Confidence: ~95 % it’s just the filesystem, not the SSD
Evidence | What it means |
---|---|
SMART: 0 media/data-integrity errors, 0 error log entries, 5 % wear | Drive hardware is behaving normally. |
NVMe logs: no aborts, resets, or PCIe AER errors shown | No transport or controller faults. |
Btrfs stats: all *_io_errs counters at 0 |
The kernel never saw a write fail at the block layer. |
Metadata chunk 93 % full at RO flip | Btrfs is documented to abort a transaction and remount RO when it can’t reserve metadata space. |
A bad SSD almost always leaves fingerprints—CRC errors, aborted commands, or incrementing error logs—which you don’t have. The only smoking gun you do have is “metadata almost full”.
-
Run the NVMe built-in long self-test (3–5 h, non-destructive):
sudo smartctl -t long /dev/nvme0 sudo smartctl -a /dev/nvme0 # after it finishes
A failing controller will report errors here.
-
Scrub after you’ve freed space and remounted RW:
sudo btrfs scrub start -Bd /
Scrub rereads every data/metadata block; it will surface silent corruption if any exists.
-
Watch dmesg while running heavy I/O (e.g.,
fio
or copying large files). Any hidden PCIe or NAND issue tends to show up within minutes under load.

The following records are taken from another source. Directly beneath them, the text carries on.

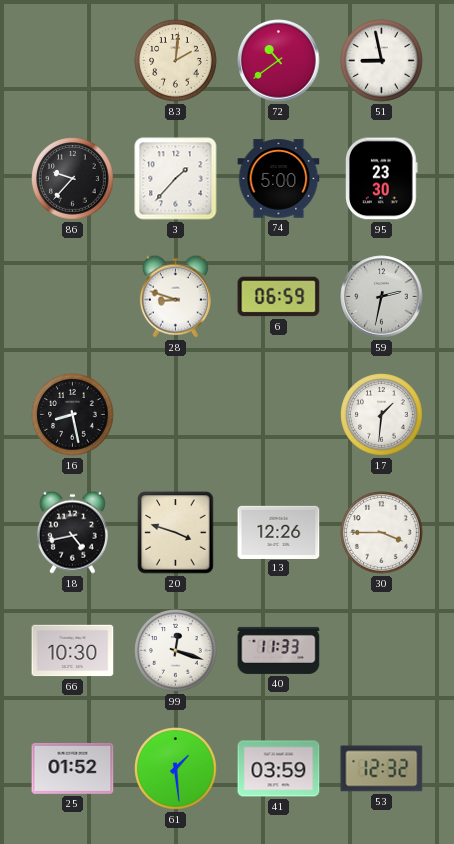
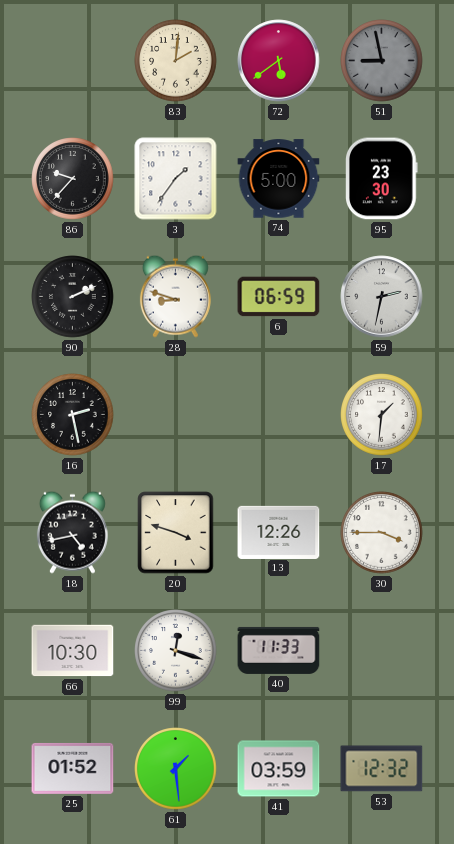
72: 10:39 -> 5:39
51 dial: white -> grey
3: 1:37 -> 1:36
90: none -> 2:11
16: 8:28 -> 2:28
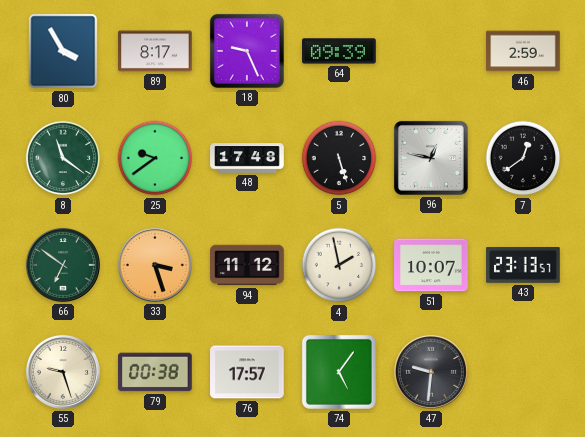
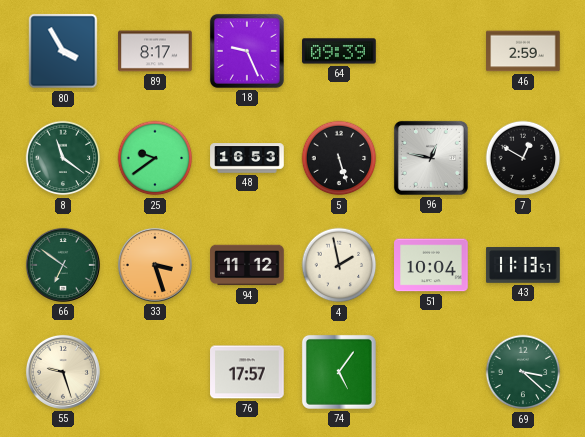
48: 17:48 -> 16:53
7: 12:39 -> 12:50
51: 10:07 -> 10:04
43: 23:13 -> 11:13
79: 00:38 -> none
47: 9:31 -> none
69: none -> 3:22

If those three come back clean, treat the incident as a pure Btrfs ENOSPC event.
- Firmware bugs can exist even in a “clean” drive, but they usually manifest as resets/aborts first, not silent RO flips.
- Bad RAM can corrupt metadata in flight; a full memtest is cheap insurance.
All signs point to recoverable metadata ENOSPC, not dying hardware. Free a few GB, run the metadata-only balance, scrub, and keep at least 2 GiB metadata headroom. If any of the checks above lights up afterwards, reassess—but odds are heavily in your favor.